The reason the original succeeded came from it teasing out the reveal of the Predator over the first half of the film.  The movie starts out as an over the top Eighties military action flick.  If you ignore the brief space ship scene at the opening, no hard evidence of alien intervention shows up for about twenty five minutes. 

The reveals get grander and grander until the film changes genre to a horror movie half way through.  It’s also not just any horror movie, it's an Eighties slasher film with the Special Forces gang taking the place of cheerleaders or sorority victims.

The genre shift was HUGE and inspired subsequent film makers. (Tarantino used the idea in From Dusk Till Dawn.)

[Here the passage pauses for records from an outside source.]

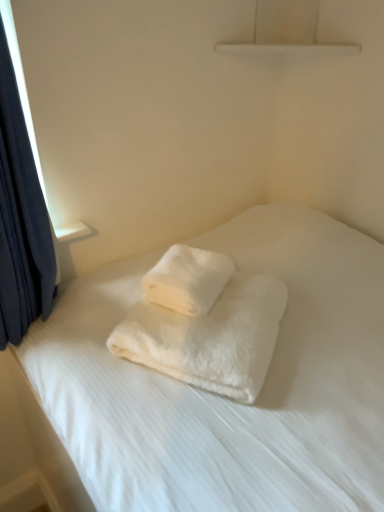 Where is `vacant space behind white fluffy towel at center, which ranks as the 2th towel in bottom-to-top order`? vacant space behind white fluffy towel at center, which ranks as the 2th towel in bottom-to-top order is located at coordinates (215, 246). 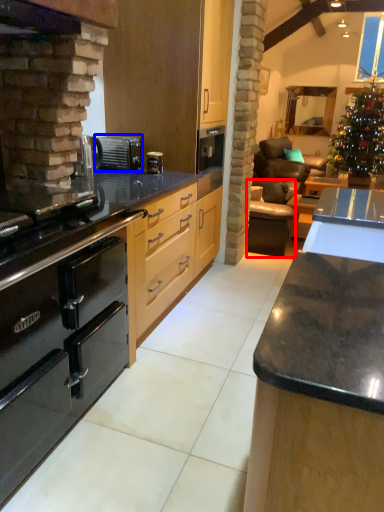 Question: Which of the following is the closest to the observer, armchair (highlighted by a red box) or appliance (highlighted by a blue box)?

Choices:
 (A) armchair
 (B) appliance

Answer: (B) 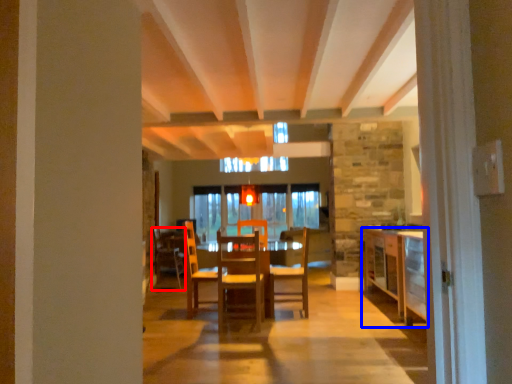 Question: Which of the following is the farthest to the observer, chair (highlighted by a red box) or cabinetry (highlighted by a blue box)?

Choices:
 (A) chair
 (B) cabinetry

Answer: (A) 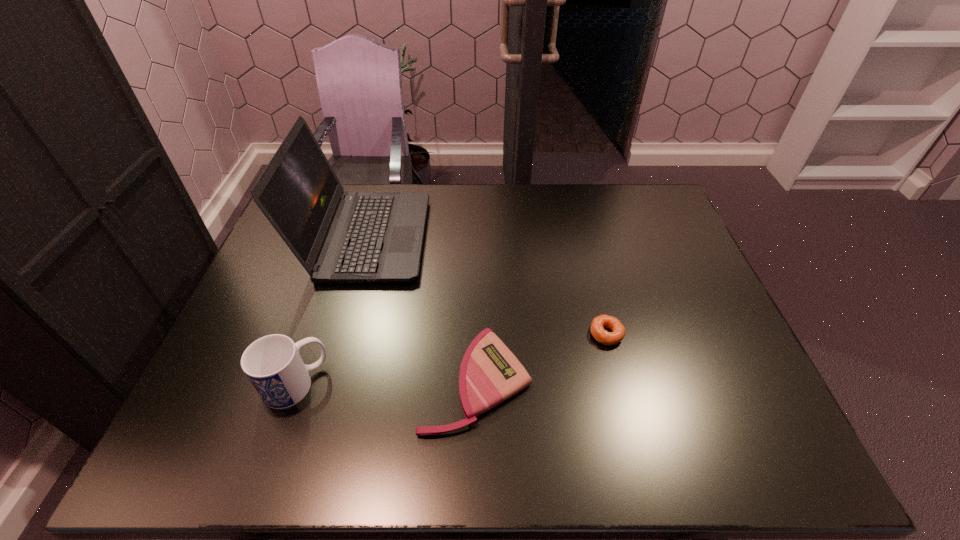 Find the location of a particular element. This screenshot has width=960, height=540. object that is the nearest to the farthest object is located at coordinates (490, 373).

The image size is (960, 540). What are the coordinates of `object that is the second closest one to the third object from left to right` in the screenshot? It's located at (338, 237).

Where is `vacant area that satisfies the following two spatial constraints: 1. on the back side of the third shortest object; 2. on the left side of the second object from right to left`? This screenshot has width=960, height=540. vacant area that satisfies the following two spatial constraints: 1. on the back side of the third shortest object; 2. on the left side of the second object from right to left is located at coordinates (297, 381).

The width and height of the screenshot is (960, 540). I want to click on vacant region that satisfies the following two spatial constraints: 1. on the screen of the farthest object; 2. on the back side of the third object from left to right, so click(x=326, y=381).

What are the coordinates of `free space that satisfies the following two spatial constraints: 1. on the screen of the laptop_computer; 2. on the back side of the wristlet` in the screenshot? It's located at (326, 381).

This screenshot has height=540, width=960. I want to click on vacant space that satisfies the following two spatial constraints: 1. on the screen of the farthest object; 2. on the front side of the mug, so click(x=325, y=384). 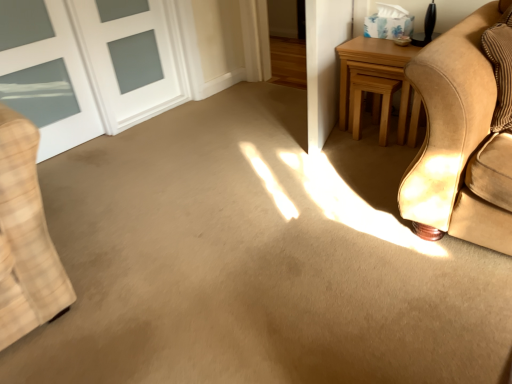 Question: From a real-world perspective, is light brown wood stool at upper right above or below white glass door at upper left?

Choices:
 (A) below
 (B) above

Answer: (A)

Question: From their relative heights in the image, would you say light brown wood stool at upper right is taller or shorter than white glass door at upper left?

Choices:
 (A) tall
 (B) short

Answer: (B)

Question: Considering the real-world distances, which object is closest to the white glass door at upper left?

Choices:
 (A) light brown wooden table at right
 (B) light brown wood stool at upper right

Answer: (A)

Question: Based on their relative distances, which object is nearer to the light brown wood stool at upper right?

Choices:
 (A) light brown wooden table at right
 (B) white glass door at upper left

Answer: (A) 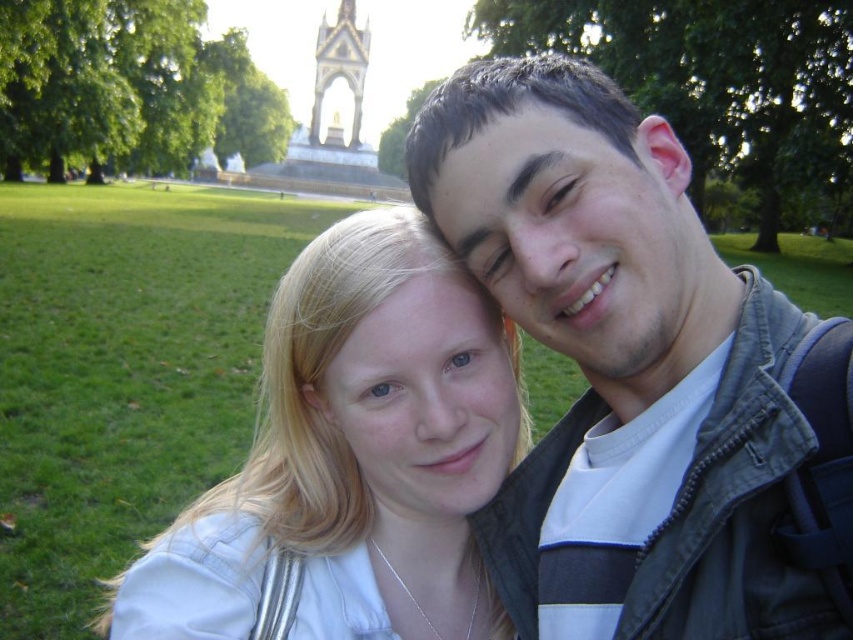 Does dark green jacket at center have a greater width compared to bronze statue at upper center?

Indeed, dark green jacket at center has a greater width compared to bronze statue at upper center.

Does point (540, 60) come in front of point (352, 12)?

That is True.

Image resolution: width=853 pixels, height=640 pixels. What do you see at coordinates (640, 374) in the screenshot?
I see `dark green jacket at center` at bounding box center [640, 374].

Where is `dark green jacket at center`? The image size is (853, 640). dark green jacket at center is located at coordinates (640, 374).

Can you confirm if white fabric at center is positioned below bronze statue at upper center?

Yes.

Is white fabric at center wider than bronze statue at upper center?

Correct, the width of white fabric at center exceeds that of bronze statue at upper center.

Image resolution: width=853 pixels, height=640 pixels. What do you see at coordinates (352, 458) in the screenshot?
I see `white fabric at center` at bounding box center [352, 458].

The height and width of the screenshot is (640, 853). I want to click on white fabric at center, so click(352, 458).

Does dark green jacket at center come behind white fabric at center?

That is False.

Does point (549, 481) come closer to viewer compared to point (328, 426)?

Yes, it is in front of point (328, 426).

Is point (624, 499) positioned in front of point (498, 442)?

Yes.

Where is `dark green jacket at center`? This screenshot has height=640, width=853. dark green jacket at center is located at coordinates pos(640,374). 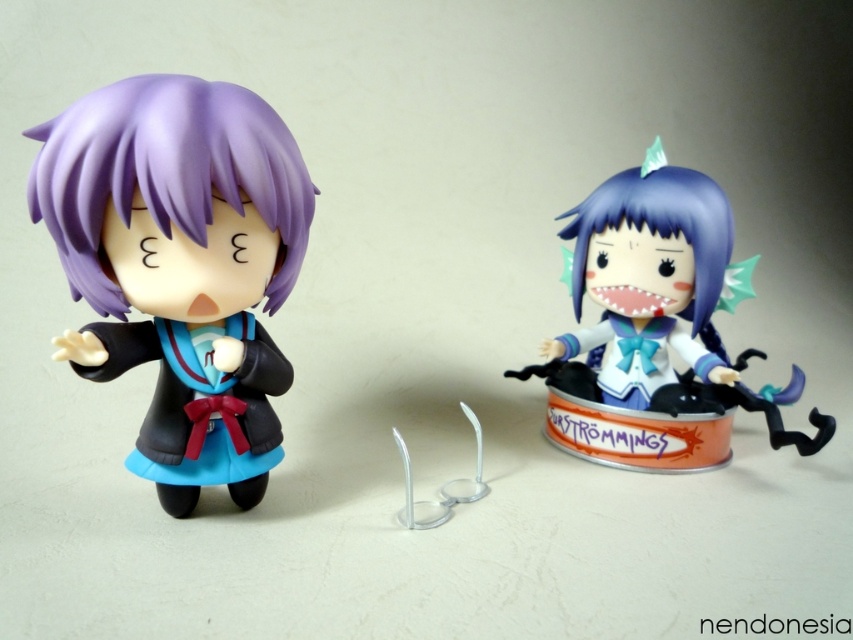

That’s the first problem the sequels have to face. Similar to many innovative creature films, you can only have an awesome reveal once.  Now that the Yautja is out of the bag, we all know what the amazing Stan Winston designed being looks like and what it can do. (Voiced by Peter “Optimus Prime” Cullen!!! I did not know that!!)

The other problem future outings face is comparisons to what surely was the most macho and testosterone filled manliness fest in cinema history.

That’s not really what the original Predator was, though. This is why I chuckle whenever viewers complain there is too much humor in other Predator films.

The original Predator was much more of a SATIRE of macho and testosterone filled manliness fests. The problem, much like with Spinal Tap and the real world of heavy metal, is the source material is so patently ridiculous that it’s hard to tell the satire from the real thing.

John McTiernan admits that whenever the studio asked for scenes with a bunch of gunfire, he’d make sure (like in both Die Hard – shooting the elevator and Predator – defoliating the forest) that it was completely ineffective.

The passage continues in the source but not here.